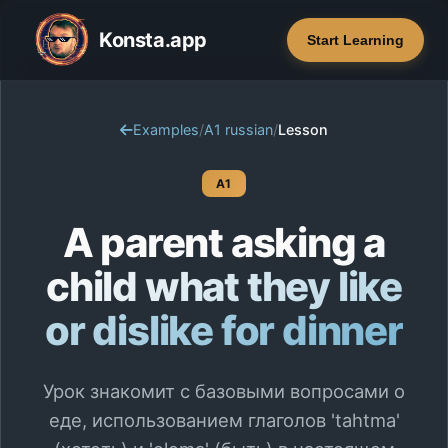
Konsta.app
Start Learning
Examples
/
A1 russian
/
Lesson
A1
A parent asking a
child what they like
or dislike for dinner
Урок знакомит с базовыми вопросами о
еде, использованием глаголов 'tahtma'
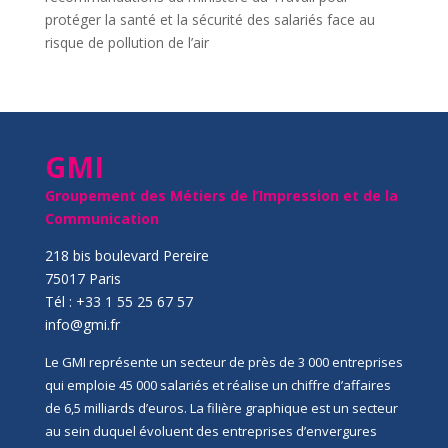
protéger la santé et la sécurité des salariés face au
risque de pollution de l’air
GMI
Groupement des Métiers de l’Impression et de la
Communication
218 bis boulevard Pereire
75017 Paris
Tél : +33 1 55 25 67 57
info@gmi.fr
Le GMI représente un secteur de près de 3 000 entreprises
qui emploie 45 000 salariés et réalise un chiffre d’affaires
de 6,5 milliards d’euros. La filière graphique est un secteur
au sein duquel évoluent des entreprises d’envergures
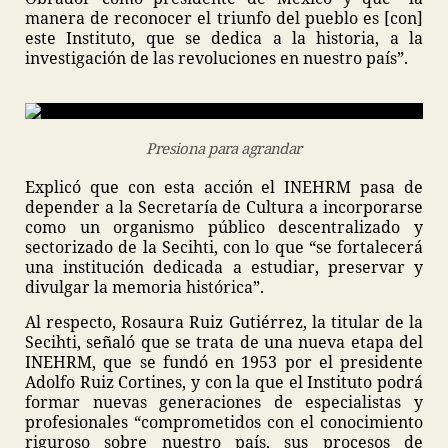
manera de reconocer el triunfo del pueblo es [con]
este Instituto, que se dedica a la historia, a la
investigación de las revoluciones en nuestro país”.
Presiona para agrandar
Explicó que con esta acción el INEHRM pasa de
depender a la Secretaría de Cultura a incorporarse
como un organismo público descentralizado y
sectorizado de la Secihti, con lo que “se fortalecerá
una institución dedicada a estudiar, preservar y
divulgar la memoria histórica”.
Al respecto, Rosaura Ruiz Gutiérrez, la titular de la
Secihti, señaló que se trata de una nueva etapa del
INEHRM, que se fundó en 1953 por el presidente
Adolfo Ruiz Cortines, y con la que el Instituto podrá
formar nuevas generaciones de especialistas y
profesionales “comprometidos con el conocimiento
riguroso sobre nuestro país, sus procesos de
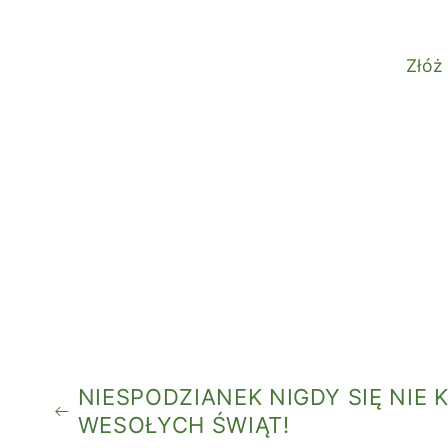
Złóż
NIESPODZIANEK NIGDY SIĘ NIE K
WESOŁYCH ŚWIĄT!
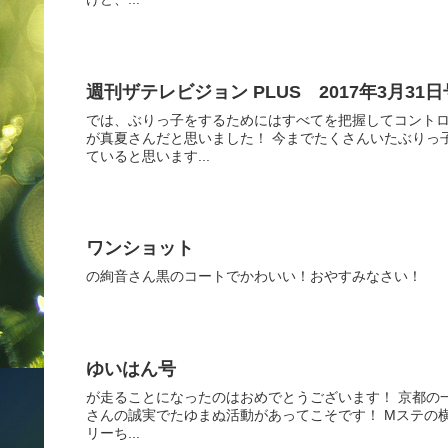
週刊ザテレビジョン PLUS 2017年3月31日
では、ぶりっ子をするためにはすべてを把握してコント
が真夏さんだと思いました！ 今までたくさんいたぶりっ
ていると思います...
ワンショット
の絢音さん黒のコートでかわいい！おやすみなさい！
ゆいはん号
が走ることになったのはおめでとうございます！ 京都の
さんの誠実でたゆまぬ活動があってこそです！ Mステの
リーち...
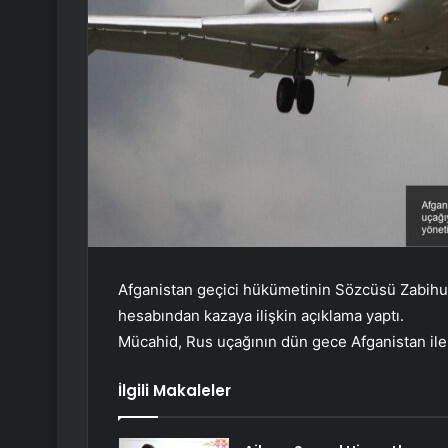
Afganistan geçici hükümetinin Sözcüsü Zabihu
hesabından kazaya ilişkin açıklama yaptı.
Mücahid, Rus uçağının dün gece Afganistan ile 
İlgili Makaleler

### Goal of the exercise
Could you please write out exactly the lines from the start of the entries above through the line that holds "218 bis boulevard Pereire", both included, with no pictures?

### Written reply
Konsta.app
Start Learning
Examples
/
A1 russian
/
Lesson
A1
A parent asking a
child what they like
or dislike for dinner
Урок знакомит с базовыми вопросами о
еде, использованием глаголов 'tahtma'
protéger la santé et la sécurité des salariés face au
risque de pollution de l’air
GMI
Groupement des Métiers de l’Impression et de la
Communication
218 bis boulevard Pereire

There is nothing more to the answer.